The OECD (Organisation for Economic Co-operation and Development) works with governments, policymakers, and the public to improve human, social, and environmental health. One major program, administered in conjunction with the EPA (Environmental Protection Agency, US) is the development of AOPs and the promotion of their benefits to the scientific community.

To ensure that any AOP development is consistent the OECD oversees the methods used to design frameworks and ensures standards are uniform. An experienced Advisory Group offers guidance to organizations and public bodies not only on creating AOPs but also on how to use the information contained within existing databases.

This procedure gives researchers access to a standard set of data that can be used to construct predictive tests for various chemicals and their derivatives.

The use of Zebrafish in Adverse Outcome Pathways

In compliance with the requirements to reduce, refine and replace animal testing (The 3Rs principles), the zebrafish offers a valuable and cost-effective alternative model for toxicity and efficacy screenings that is gaining attention rapidly. The principal advantages of this model include its small size; rapid breeding and fast growth capability; transparency at the larval stage; less ethical issues working with larvae up until feeding independently; and high genetic homology with humans (70-75%). All these advantages make zebrafish an ideal fast, High Content Screening (HCS) chemical testing in vivo model.

In this sense, Biobide represents a paradigmatic example of a company that offers different standardized HCS assays for testing compounds´ toxicity in different organs of zebrafish larvae.

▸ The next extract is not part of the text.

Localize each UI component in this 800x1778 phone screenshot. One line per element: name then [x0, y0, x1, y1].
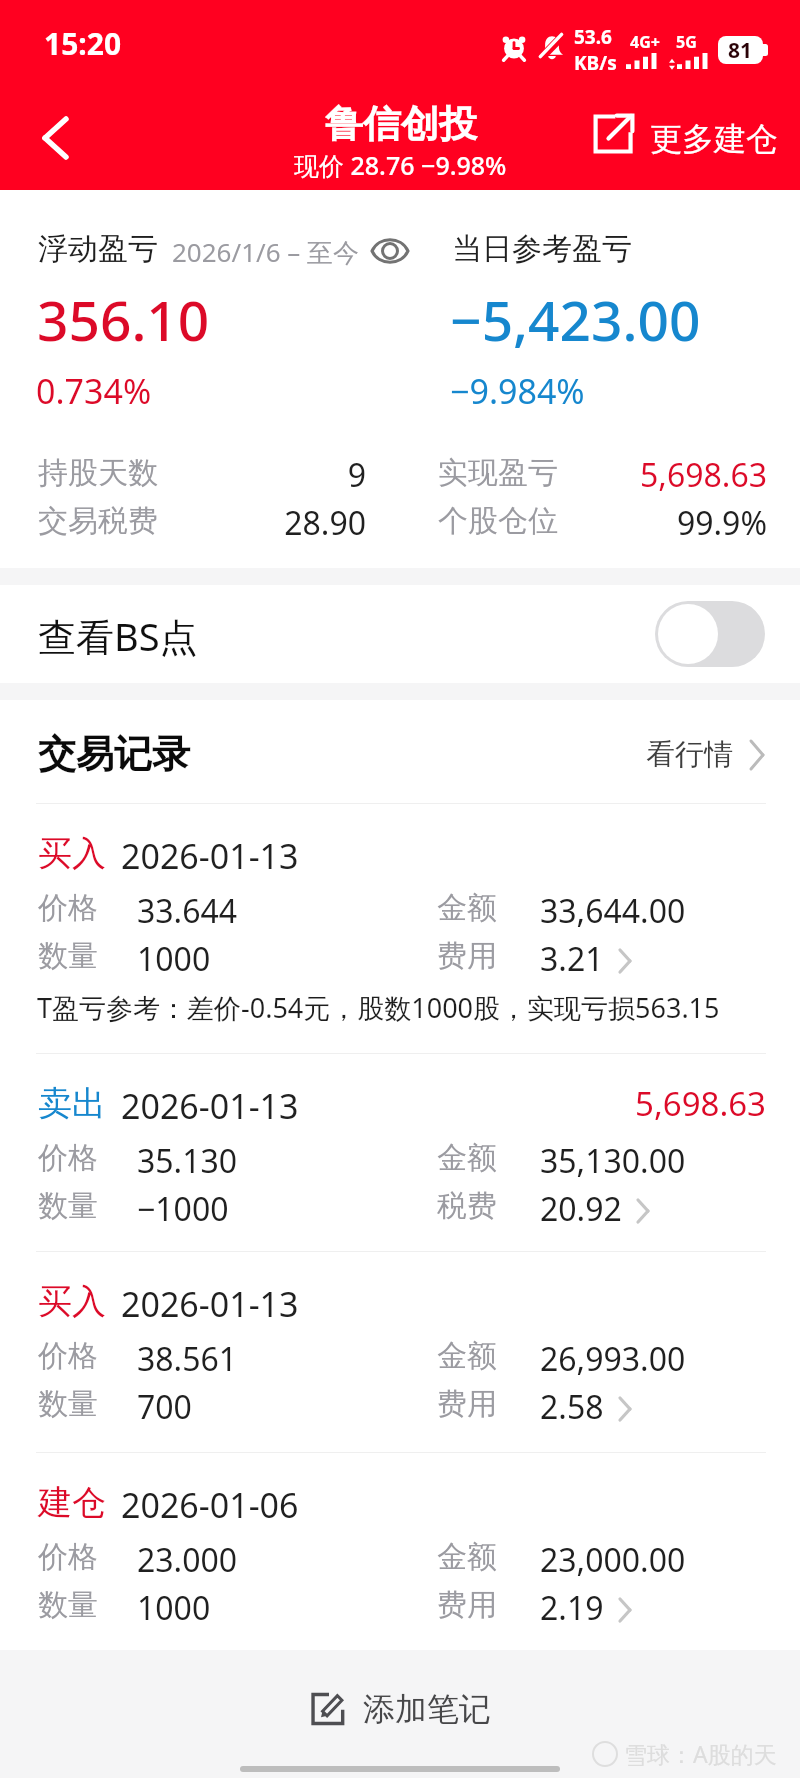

The portfolio of Biobide includes assays for teratotoxicity, neurotoxicity, hepatotoxicity, nephrotoxicity, cardiotoxicity, endocrine disruption, or ecotoxicity, among others.

Consequently, testing chemical toxicity in zebrafish larvae presents a very interesting alternative to produce toxicity-related data to be added to the AOP databases in a fast and cost-effective manner, been some included in the AOP wiki (https://aopwiki.org).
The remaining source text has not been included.